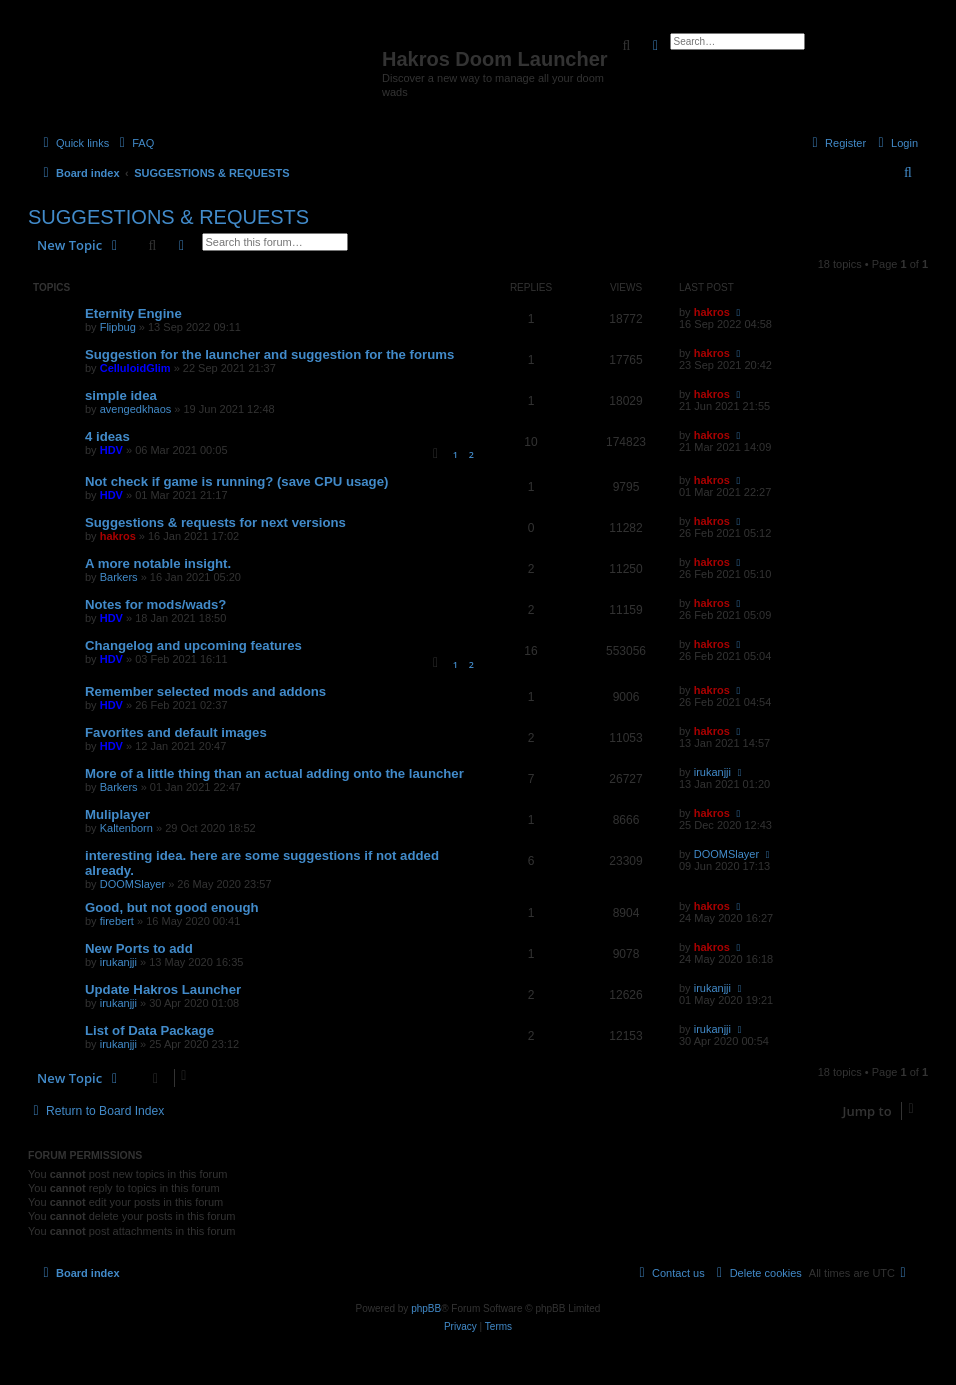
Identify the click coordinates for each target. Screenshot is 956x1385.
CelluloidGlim (135, 368)
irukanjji (712, 772)
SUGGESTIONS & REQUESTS (168, 217)
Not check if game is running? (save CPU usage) (236, 481)
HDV (111, 450)
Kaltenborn (126, 828)
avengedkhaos (136, 409)
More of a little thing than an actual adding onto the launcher (274, 773)
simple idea (121, 395)
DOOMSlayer (132, 884)
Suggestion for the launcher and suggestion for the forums (269, 354)
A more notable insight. (158, 563)
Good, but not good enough (172, 907)
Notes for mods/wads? (155, 604)
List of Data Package (149, 1030)
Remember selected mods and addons (205, 691)
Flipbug (118, 327)
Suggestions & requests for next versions (215, 522)
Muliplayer (117, 814)
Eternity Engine (133, 313)
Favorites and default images (176, 732)
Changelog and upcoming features (193, 645)
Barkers (119, 577)
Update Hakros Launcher (163, 989)
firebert (117, 921)
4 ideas (107, 436)
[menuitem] (134, 143)
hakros (712, 312)
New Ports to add (139, 948)
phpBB (426, 1308)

• _Task directions_
For every line in the listing above that mentions the word "mods", make a copy.

• _Solution to the exercise_
Notes for mods/wads? (155, 604)
Remember selected mods and addons (205, 691)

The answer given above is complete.